286 Effect of PRA1 Suppression on SIV Virion Release, Infectivity, and Envelope Content P Blancou*, DT Evans, RC Desrosiers Harvard Univ, Southborough, MA
Background: Prenylated Rab acceptor (PRA1) was identified as a potential cellular binding partner of the SIV gp41 cytoplasmic domain (gp41CD) in a 2 yeast hybrid screen of a human, phytohemagglutinin-activated T-cell cDNA library. This interaction was confirmed by mammalian 2-hybrid assays. PRA1 is a 21kDa protein that binds prenylated Rab proteins in their GTP-bound state and appears to participate in intracellular vesicular trafficking. To determine if PRA1 has an effect on the assembly and release of infectious virus particles, we produced SIV by transient transfection under conditions of PRA1 suppression.
Methods: Suppression of PRA-1 expression was achieved by RNAi. RNAi-mediated inhibition of PRA1 expression was confirmed by flow cytometry in experiments that utilized a PRA1-GFP fusion construct. Viral release, infectivity and envelope virion content were assessed in transient transfection assays under conditions of maximal PRA1 suppression. The assembly and release of SIV was assessed by p27 ELISA. To assess infectivity, CEMx174 cells were infected with different amounts of SIV expressing GFP and analyzed by flow cytometry. Envelope incorporation into virions was quantitated using virions obtained from clarified culture cell supernatants by ultracentrifugation; identical quantities of p27 were analyzed by Western blotting with anti-gp41 and gp120 antibodies.

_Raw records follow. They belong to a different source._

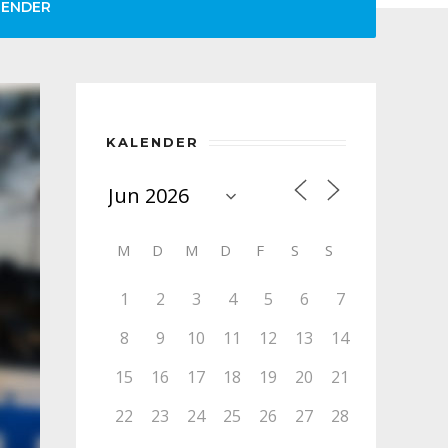
LENDER
KALENDER
M
D
M
D
F
S
S
1
2
3
4
5
6
7
8
9
10
11
12
13
14
15
16
17
18
19
20
21
22
23
24
25
26
27
28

Results: PRA1 expression was decreased more than 5-fold by the presence of RNAi. However, no change in virion release, infectivity, or envelope content was observed.
Conclusions: These data suggest that the PRA1/gp41CD interaction does not effect SIVmac239 virion production, infectivity or envelope incorporation. These results are consistent with the dispensability of the SIV gp41 cytoplasmic domain for replication in cultured cells.